Practical Common Lisp by Peter Seibel
Since its publication a year ago this book has become a modern classic and the generally recommend introductory text on Common Lisp. I bought the book out of two reasons. First, my sheer curiosity about Lisp. What's so good about it? Does a nearly 50 year old language still have something others don't? Second, I wanted to know how web-programming is done in Common Lisp. Practical Common Lisp proved to be the right choice for answering these questions.
After an enjoyable introduction to the philosophy of Lisp and its history, Peter takes us through the classic "Hello, World" example in Common Lisp. Although the code up to this point is trivial, the chapter serves well as an introduction to the development environment (Emacs + SLIME) used throughout the book. It then kicks off answering my initial questions about Lisp's greatness by implementing a simple database. Peter explains different parts of Lisp as he needs them. It works surprisingly well and this is where I start to get really impressed by Lisp. Lisp allows for very expressive code and then there are the amazing macros too. Lisp macro system (not to be confused with C macros, which is an entirely different beast) is what sets it apart from other languages. Basically, the macro system is an embedded code generator. Peter introduces macros as a way of providing an SQL-like API to the database.
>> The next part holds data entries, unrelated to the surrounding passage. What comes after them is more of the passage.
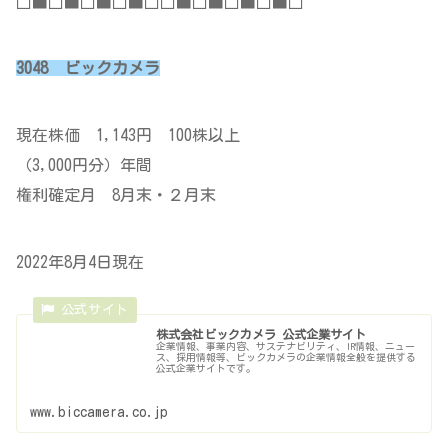
□■□■□■□■□□■□■□■□■□
3048 ビックカメラ
現在株価 1,143円 100株以上
（3,000円分）年間
権利確定月 8月末・２月末
2022年8月4日現在
株式会社ビックカメラ 公式企業サイト
企業情報、事業内容、サステナビリティ、IR情報、ニュー
ス、採用情報等、ビックカメラの企業情報全般を提供する
公式企業サイトです。
www.biccamera.co.jp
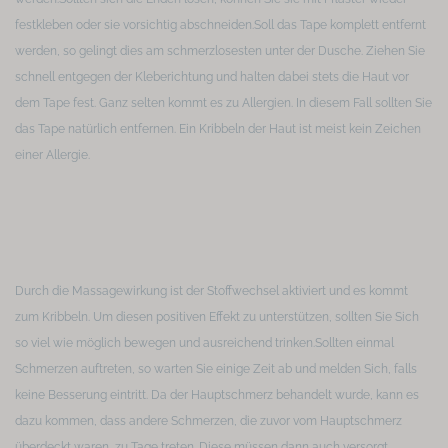
festkleben oder sie vorsichtig abschneiden.
Soll das Tape komplett entfernt
werden, so gelingt dies am schmerzlosesten unter der Dusche. Ziehen Sie
schnell entgegen der Kleberichtung und halten dabei stets die Haut vor
dem Tape fest. Ganz selten kommt es zu Allergien. In diesem Fall sollten Sie
das Tape natürlich entfernen. Ein Kribbeln der Haut ist meist kein Zeichen
einer Allergie.
Durch die Massagewirkung ist der Stoffwechsel aktiviert und es kommt
zum Kribbeln. Um diesen positiven Effekt zu unterstützen, sollten Sie Sich
so viel wie möglich bewegen und ausreichend trinken.
Sollten einmal
Schmerzen auftreten, so warten Sie einige Zeit ab und melden Sich, falls
keine Besserung eintritt. Da der Hauptschmerz behandelt wurde, kann es
dazu kommen, dass andere Schmerzen, die zuvor vom Hauptschmerz
überdeckt waren, zu Tage treten. Diese müssen dann auch versorgt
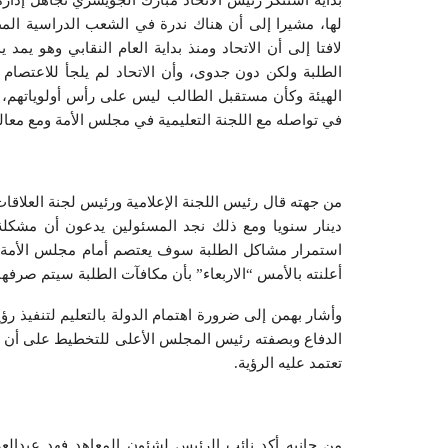
بداية استنكر رئيس الاتحاد مبارك الجويسري تجاهل إدار
لها، مشيرا إلى أن هناك ندرة في الشعب الدراسية الم
لافتا إلى أن الاتحاد ومنذ بداية العام النقابي وهو يمد
الطلبة ولكن دون جدوى، وأن الاتحاد لم يلجأ للاعتصام
الهيئة وكأن مستقبل الطالب ليس على رأس أولوياتهم، مؤ
في تواصله مع اللجنة التعليمية في مجلس الأمة ومع معالي 
دينار سنويا ومع ذلك نجد المسئولين يدعون أن مشكلة
استمرار مشاكل الطلبة سوف يعتصم أمام مجلس الأمة وم
أعلنته بالأمس “الاربعاء” بأن مكافآت الطلبة سيتم صرفها 
تعتمد عليه الرؤية.
من جانبه أكد نائب الرئيس لشئون المعاهد فهد عبدالعزيز 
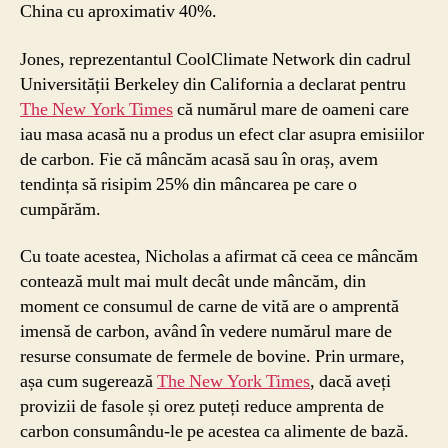
China cu aproximativ 40%.
Jones, reprezentantul CoolClimate Network din cadrul
Universității Berkeley din California a declarat pentru
The New York Times
că numărul mare de oameni care
iau masa acasă nu a produs un efect clar asupra emisiilor
de carbon. Fie că mâncăm acasă sau în oraș, avem
tendința să risipim 25% din mâncarea pe care o
cumpărăm.
Cu toate acestea, Nicholas a afirmat că ceea ce mâncăm
contează mult mai mult decât unde mâncăm, din
moment ce consumul de carne de vită are o amprentă
imensă de carbon, având în vedere numărul mare de
resurse consumate de fermele de bovine. Prin urmare,
așa cum sugerează
The New York Times
, dacă aveți
provizii de fasole și orez puteți reduce amprenta de
carbon consumându-le pe acestea ca alimente de bază.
In fact, solving problems by developing such a domain specific language is a typically Lispy way.
Following this jump-start, the book slows down and takes a more traditional approach by introducing the different features of Common Lisp one by one. Functions, variables, collections such as vectors and hash tables, and of course lists. Much ground is covered in these chapters. What impressed me most, besides the macros, is Common Lisp's condition system. This is exactly the kind of system I always wanted for error handling - I just didn't know it before! What's so magical about it? Well, let me compare it with exceptions in languages like C++ or Java. There the code that detects an error almost never knows the surrounding context. That's fine and exceptions allow us to delegate the error handling to higher layers. Now, that higher layer catching the exception knows the context. That is, it knows how to respond appropriately to the error. The problem is that even though it knows what to do it typically doesn't know how to do it; that information was where the error was detected and has been lost as the stack got unrolled. Conditions solve this problem by letting the code signaling an error (i.e. condition) also specify different strategies for recovering, so-called restarts. Higher layers may choose one of these restarts and continue execution from that point.
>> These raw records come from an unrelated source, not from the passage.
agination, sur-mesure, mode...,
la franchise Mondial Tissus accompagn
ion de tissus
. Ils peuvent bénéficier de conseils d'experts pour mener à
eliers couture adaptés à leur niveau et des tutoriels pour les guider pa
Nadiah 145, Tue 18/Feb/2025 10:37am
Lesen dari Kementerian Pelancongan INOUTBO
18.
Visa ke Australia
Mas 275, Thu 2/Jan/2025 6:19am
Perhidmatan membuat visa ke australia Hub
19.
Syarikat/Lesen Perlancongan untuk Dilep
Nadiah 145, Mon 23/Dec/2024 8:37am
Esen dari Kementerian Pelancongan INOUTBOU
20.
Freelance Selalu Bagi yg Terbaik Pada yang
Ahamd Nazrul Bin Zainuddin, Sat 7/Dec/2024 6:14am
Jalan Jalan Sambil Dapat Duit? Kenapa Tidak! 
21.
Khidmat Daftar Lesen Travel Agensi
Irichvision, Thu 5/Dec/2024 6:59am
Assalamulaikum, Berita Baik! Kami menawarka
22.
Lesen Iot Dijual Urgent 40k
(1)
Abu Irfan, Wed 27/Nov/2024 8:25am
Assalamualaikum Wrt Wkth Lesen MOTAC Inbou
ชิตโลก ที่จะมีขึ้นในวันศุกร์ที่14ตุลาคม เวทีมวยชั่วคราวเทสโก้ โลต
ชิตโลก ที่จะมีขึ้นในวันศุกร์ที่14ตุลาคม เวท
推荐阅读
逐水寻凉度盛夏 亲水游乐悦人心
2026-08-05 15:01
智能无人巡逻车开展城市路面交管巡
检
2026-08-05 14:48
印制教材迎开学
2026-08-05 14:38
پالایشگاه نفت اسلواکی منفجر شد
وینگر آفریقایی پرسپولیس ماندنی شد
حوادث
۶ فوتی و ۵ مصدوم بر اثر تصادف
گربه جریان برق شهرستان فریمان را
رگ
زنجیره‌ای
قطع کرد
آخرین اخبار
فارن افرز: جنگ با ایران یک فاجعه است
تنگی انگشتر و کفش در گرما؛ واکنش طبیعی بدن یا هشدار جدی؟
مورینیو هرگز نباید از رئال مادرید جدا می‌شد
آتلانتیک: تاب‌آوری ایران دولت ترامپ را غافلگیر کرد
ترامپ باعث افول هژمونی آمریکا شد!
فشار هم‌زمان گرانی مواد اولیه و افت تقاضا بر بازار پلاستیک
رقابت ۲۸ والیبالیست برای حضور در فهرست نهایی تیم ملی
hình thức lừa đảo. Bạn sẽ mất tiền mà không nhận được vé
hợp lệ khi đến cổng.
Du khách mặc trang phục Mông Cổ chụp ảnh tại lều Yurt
The descriptions are generally very good. However, learning a new language is hard and requires practice. Most introductory books recognize this by including exercises at the end of each chapter. Practical Common Lisp doesn't with the motivation that the practical chapters in the book cover this ground. I don't agree and found it necessary to go back and re-read chapters (I normally don't need that and I read quite a lot) in order to remember details. Exercises would definitely have helped to ease the pain.
Now, what about the practical parts? I really enjoyed the object-oriented framework for reading and writing binary data. After that my second wish came true: learning how to do web-programming with Common Lisp. Peter once again illustrates how powerful Lisp macros really are and how much repetitive code they help us get rid of. I was surprised to see how heavy use of the Common Lisp Object System Peter makes. Especially since Lisp gurus like Paul Graham deem it unnecessary. What I missed is mainly the evolutionary approach to program development at which Lisp is particularly well suited. Chapter 9 develops a unit-test framework using this style, but later chapters unfortunately lack it.
To conclude this review, if you're interested in Common Lisp, this book is a great start! Sure, it's clearly not for newcomers to programming, but for experienced programmers this only makes it more interesting as it keeps a high pace. The practical examples are excellent with respect to marketing the language and raising the interest in Lisp.